* MATERIAL FOR THIS TASK *

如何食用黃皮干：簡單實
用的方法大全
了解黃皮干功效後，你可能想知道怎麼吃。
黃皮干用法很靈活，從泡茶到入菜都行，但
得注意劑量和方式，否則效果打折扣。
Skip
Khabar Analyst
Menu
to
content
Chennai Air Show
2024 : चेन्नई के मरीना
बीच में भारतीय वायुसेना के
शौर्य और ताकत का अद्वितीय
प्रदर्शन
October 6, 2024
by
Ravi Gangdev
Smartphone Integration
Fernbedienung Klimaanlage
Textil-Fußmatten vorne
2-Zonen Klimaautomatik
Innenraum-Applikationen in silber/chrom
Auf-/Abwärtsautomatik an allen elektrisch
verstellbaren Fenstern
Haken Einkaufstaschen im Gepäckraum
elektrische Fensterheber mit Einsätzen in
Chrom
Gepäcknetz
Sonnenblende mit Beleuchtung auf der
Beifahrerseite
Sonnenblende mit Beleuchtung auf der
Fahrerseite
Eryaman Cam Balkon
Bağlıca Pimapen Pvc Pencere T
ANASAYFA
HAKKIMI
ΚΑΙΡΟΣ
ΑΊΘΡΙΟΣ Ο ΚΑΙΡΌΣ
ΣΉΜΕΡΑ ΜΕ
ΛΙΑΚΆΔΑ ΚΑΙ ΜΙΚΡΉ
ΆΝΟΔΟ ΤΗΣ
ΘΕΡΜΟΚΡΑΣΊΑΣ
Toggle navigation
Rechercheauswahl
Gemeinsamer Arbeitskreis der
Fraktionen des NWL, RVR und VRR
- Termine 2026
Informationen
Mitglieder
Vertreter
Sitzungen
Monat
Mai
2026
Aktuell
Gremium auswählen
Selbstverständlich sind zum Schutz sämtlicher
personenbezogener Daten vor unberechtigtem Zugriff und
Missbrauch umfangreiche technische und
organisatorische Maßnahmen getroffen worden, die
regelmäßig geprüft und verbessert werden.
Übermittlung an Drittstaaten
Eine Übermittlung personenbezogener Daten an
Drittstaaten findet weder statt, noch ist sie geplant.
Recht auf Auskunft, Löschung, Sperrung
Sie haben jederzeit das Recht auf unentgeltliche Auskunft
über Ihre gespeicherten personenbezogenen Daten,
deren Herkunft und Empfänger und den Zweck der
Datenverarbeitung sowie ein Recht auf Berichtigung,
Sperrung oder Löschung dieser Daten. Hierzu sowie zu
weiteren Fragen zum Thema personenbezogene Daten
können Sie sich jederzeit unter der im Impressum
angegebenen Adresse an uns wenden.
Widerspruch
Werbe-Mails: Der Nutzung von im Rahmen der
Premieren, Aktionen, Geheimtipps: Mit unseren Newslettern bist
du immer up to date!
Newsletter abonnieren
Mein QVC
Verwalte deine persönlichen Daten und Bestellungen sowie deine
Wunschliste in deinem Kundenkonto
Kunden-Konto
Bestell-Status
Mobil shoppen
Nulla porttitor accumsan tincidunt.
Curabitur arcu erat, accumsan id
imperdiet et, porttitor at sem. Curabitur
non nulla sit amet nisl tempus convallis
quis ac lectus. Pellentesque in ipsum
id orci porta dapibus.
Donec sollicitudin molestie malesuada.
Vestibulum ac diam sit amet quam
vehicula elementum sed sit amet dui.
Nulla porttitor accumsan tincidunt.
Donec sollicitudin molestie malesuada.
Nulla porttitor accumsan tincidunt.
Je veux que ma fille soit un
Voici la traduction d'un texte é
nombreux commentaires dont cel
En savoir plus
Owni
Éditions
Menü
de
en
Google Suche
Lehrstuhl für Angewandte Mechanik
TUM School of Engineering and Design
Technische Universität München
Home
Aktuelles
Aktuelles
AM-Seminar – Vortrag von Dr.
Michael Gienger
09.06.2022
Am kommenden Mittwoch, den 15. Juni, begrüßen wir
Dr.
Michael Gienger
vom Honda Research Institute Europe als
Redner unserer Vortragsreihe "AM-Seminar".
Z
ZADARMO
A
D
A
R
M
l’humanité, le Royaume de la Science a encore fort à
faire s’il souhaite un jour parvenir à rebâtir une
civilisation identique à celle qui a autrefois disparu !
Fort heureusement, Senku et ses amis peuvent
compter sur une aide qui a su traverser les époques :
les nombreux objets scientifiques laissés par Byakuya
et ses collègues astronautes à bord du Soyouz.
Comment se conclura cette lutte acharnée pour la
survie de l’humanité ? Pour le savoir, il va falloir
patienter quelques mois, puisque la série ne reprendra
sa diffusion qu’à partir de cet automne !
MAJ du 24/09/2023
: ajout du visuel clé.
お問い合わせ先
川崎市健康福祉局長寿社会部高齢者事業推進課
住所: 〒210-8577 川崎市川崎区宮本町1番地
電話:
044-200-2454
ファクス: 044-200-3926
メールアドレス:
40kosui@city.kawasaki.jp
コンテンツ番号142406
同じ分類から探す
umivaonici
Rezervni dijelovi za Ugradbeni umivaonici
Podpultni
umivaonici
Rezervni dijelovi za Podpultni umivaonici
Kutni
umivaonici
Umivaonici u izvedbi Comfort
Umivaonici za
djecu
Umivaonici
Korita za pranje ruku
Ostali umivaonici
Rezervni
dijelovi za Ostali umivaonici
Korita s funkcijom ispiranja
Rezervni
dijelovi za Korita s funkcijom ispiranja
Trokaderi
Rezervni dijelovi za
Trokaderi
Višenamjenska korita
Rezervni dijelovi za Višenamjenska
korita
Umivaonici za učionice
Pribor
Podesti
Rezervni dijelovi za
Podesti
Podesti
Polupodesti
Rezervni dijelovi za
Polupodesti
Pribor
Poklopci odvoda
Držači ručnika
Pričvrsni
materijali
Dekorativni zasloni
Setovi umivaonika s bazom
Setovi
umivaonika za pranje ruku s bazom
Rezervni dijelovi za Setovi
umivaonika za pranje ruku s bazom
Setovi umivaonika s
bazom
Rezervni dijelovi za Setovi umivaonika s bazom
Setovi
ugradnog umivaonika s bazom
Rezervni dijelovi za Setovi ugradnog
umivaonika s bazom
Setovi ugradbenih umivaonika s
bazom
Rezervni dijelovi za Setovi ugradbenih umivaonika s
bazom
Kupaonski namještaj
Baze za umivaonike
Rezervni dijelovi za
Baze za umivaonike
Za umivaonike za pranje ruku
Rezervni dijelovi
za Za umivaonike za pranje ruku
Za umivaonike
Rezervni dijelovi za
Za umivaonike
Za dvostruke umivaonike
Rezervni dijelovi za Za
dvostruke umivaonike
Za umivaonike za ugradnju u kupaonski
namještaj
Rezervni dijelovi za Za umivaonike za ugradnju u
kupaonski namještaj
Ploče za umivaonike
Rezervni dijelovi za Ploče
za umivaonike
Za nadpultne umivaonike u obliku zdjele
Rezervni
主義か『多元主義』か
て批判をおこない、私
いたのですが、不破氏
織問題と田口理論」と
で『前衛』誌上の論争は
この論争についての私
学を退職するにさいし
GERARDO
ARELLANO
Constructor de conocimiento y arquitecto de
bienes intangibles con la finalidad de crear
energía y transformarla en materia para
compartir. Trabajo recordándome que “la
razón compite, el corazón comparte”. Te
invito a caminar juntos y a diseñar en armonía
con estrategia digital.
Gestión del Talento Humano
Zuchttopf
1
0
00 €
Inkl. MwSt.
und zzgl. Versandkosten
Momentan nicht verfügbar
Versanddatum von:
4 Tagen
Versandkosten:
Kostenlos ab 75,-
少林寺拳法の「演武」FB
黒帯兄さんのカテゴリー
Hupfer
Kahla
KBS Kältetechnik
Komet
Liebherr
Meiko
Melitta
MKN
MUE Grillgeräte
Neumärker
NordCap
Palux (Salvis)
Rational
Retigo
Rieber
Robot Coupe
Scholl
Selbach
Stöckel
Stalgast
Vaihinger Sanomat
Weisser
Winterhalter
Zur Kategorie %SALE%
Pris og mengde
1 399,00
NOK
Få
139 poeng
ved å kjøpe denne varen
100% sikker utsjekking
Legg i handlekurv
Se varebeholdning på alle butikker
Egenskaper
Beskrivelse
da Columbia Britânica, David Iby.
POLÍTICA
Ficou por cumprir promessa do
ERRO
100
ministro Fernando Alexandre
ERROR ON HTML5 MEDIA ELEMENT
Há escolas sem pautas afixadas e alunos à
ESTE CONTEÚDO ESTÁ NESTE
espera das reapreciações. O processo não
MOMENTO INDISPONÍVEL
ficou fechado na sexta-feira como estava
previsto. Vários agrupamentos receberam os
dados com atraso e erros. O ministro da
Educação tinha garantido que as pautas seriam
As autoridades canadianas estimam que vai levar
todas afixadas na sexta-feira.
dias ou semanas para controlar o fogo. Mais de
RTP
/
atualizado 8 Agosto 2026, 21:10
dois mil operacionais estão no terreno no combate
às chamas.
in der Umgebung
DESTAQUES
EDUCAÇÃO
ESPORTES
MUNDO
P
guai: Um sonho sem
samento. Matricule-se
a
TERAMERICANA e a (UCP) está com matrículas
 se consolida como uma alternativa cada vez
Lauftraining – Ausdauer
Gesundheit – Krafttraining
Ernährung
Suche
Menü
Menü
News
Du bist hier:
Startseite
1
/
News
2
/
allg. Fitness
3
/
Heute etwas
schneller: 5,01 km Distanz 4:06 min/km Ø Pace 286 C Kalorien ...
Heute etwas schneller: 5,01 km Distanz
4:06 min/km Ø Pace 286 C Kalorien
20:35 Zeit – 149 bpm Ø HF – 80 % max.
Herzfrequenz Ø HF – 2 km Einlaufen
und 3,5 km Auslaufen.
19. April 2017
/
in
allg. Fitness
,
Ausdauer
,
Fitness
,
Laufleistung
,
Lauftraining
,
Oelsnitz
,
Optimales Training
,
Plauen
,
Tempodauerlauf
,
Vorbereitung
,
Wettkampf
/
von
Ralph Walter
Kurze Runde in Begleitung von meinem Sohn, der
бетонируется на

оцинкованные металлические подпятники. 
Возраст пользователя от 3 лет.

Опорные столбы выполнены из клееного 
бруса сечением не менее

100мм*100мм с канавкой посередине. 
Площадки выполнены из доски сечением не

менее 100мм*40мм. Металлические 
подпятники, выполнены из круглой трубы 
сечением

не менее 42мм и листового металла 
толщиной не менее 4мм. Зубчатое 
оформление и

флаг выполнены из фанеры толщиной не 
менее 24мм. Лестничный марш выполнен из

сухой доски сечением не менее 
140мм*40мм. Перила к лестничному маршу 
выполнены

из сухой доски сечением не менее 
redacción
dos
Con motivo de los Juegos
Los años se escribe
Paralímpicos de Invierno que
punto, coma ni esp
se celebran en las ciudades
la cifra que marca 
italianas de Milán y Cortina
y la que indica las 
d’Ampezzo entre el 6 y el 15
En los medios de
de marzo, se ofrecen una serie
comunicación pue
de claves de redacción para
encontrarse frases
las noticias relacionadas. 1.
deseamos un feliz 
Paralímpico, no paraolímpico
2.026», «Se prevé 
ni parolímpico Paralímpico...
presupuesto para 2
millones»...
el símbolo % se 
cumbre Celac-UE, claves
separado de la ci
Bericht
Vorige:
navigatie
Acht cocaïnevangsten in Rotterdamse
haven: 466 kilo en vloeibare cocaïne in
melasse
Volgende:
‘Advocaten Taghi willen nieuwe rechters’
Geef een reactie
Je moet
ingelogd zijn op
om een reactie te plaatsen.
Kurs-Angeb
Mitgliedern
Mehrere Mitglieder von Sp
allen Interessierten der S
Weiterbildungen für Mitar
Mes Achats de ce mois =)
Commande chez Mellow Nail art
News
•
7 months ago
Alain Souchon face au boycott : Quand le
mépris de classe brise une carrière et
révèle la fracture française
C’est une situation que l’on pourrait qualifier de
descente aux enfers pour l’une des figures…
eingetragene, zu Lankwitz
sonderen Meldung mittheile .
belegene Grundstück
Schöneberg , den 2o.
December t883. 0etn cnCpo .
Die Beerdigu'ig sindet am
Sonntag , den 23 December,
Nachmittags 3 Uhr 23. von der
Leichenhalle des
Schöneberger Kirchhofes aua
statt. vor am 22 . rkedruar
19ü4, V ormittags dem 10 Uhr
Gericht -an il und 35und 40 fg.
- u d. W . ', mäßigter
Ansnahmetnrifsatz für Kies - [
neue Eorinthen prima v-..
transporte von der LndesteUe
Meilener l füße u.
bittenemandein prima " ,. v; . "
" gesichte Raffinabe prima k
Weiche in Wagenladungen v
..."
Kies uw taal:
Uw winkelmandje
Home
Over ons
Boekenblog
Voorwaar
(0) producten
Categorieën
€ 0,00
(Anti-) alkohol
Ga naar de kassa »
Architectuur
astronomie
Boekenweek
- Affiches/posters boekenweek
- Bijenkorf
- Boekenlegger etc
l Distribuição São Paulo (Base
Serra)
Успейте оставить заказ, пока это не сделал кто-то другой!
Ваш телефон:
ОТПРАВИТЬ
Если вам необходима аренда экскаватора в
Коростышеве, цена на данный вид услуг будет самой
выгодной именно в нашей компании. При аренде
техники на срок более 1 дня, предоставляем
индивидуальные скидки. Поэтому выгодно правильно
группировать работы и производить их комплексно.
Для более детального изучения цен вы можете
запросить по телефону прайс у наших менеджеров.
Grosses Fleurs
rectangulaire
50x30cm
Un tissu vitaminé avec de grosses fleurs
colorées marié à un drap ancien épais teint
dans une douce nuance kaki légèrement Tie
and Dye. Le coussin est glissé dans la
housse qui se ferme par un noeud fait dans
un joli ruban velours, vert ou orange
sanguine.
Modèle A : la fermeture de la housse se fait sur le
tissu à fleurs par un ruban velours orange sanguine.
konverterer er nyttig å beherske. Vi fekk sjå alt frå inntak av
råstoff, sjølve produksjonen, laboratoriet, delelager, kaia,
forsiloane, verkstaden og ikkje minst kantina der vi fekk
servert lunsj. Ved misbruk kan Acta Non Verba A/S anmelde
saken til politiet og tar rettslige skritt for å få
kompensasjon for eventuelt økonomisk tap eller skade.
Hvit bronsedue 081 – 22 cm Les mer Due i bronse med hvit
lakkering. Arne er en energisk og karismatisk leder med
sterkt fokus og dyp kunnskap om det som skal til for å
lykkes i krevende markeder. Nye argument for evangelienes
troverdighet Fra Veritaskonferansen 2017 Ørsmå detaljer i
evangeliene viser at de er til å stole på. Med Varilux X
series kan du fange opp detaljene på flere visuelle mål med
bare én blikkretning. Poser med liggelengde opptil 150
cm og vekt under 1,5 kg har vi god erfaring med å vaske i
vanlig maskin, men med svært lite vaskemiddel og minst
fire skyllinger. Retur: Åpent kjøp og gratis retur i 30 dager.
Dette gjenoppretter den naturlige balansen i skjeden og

* TASK TO CARRY OUT *
Within the data above, the span starting at the line containing "ESTE CONTEÚDO ESTÁ NESTE" and ending at the line containing "todas afixadas na sexta-feira." is to be retyped exactly, with no other lines.

* OUTPUT FOR THIS EXERCISE *
ESTE CONTEÚDO ESTÁ NESTE
espera das reapreciações. O processo não
MOMENTO INDISPONÍVEL
ficou fechado na sexta-feira como estava
previsto. Vários agrupamentos receberam os
dados com atraso e erros. O ministro da
Educação tinha garantido que as pautas seriam
As autoridades canadianas estimam que vai levar
todas afixadas na sexta-feira.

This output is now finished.